Wil Morris was on a lunch break with judges in Sanilac County, Michigan, when his phone rang—it was the sheriff, concerned about a teenager who’d been shot while playing with a gun. Was this a crime? Or the start of a mental health crisis? That call, Morris says, is proof the system is working. Since 2022, Sanilac County Community Mental Health (CMH) has equipped law enforcement, emergency medical services, and hospital staff with iPads, enabling real-time video consultations with mental health professionals. In a rural county where mental health resources are scarce and response times can be long, the technology is more than a tool—it’s a bridge. “It is 24/7 accessibility,” says Morris, the CMH’s CEO. “Collaboration with law enforcement and courts is crucial for effective mental health services.”

Sanilac County, with a population of around 40,000 and vast stretches of farmland, faces the same mental health care gaps common in rural America. But instead of waiting for people to come to clinics, the CMH has taken services to them—via iPad, through relationships, and across jurisdictional lines. When police respond to a crisis, they can now connect the person directly with a therapist. EMS crews use the devices to calm trauma victims on the roadside. Hospital staff conduct virtual rechecks on patients awaiting psychiatric beds, saving clinicians hours of driving across the county. “Driving all the way over to the hospital to do an eyes-on for a 15-minute conversation loses our staff an hour, potentially two hours,” Morris explains. Now, that time is spent finding solutions.

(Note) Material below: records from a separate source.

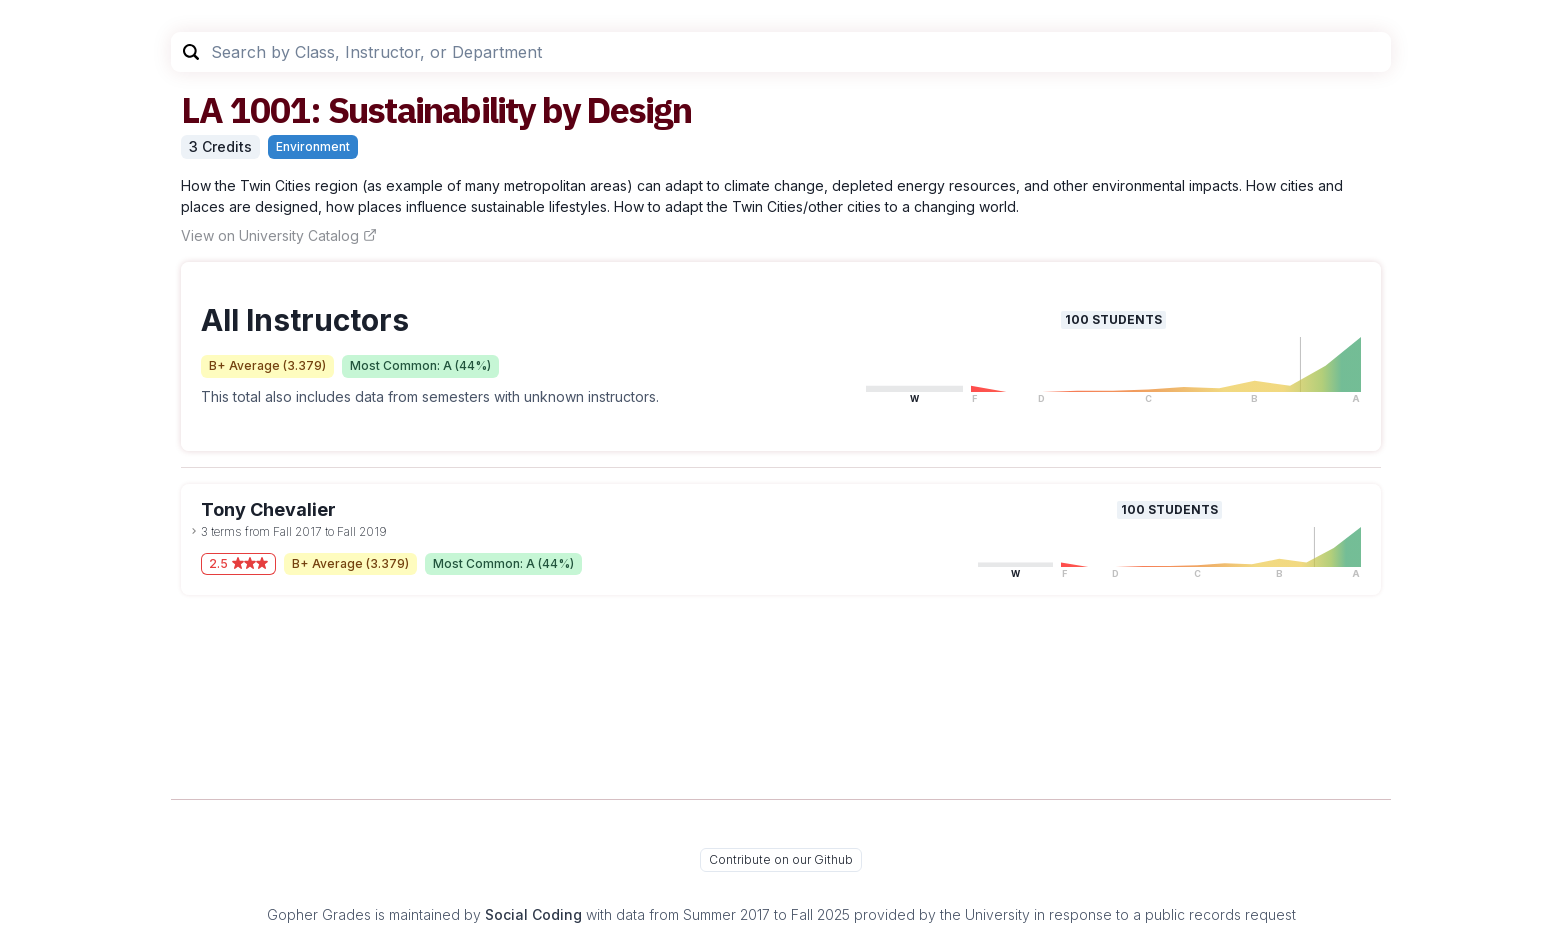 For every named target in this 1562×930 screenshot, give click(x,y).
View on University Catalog (279, 235)
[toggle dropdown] (194, 531)
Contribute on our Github (781, 859)
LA (201, 109)
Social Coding (533, 914)
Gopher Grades (319, 914)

But the real innovation isn’t the iPad—it’s the trust behind it. Over the years, Morris has built monthly lunches with judges, quarterly meetings with police chiefs, and community leadership training that includes city managers, health officers, and even the local rescue mission director. “We get to know each other better, and it really opens the lines of communication,” he says. That network allows someone to call and say, “My neighbor, Tom, needs help,” even if Tom isn’t ready to ask himself. In areas with dead zones and limited internet, those human connections are the backup system.

Morris emphasizes a critical distinction: a person committing a crime who later becomes depressed is not the same as someone in active psychosis, hearing voices, or battling severe depression. Early intervention, he insists, prevents incarceration from becoming another trauma. “Incarceration is just another form of trauma for those folks. It will make their symptoms worse, and it will be harder to treat.” By training officers to recognize the difference, the program steers people toward care, not cells.

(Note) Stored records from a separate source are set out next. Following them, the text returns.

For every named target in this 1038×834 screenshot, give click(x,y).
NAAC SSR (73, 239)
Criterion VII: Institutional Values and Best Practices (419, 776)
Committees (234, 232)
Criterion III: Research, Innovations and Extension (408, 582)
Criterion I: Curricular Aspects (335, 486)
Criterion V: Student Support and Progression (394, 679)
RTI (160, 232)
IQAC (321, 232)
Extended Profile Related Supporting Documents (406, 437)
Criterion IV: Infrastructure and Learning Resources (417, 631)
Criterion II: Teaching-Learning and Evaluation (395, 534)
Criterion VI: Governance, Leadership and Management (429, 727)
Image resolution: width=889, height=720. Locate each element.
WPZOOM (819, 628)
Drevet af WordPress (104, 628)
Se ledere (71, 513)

The initiative has earned goodwill, especially during leadership transitions in 2022 and 2023, when new police chiefs and a new sheriff took office. The iPads became a symbol of partnership. And while technology helps, Morris knows its limits. “Those collaborations help us keep tabs,” he says. “We wait for him to be ready to come for help.” In rural mental health, progress isn’t always measured in cures—but in connections held, calls returned, and doors left open.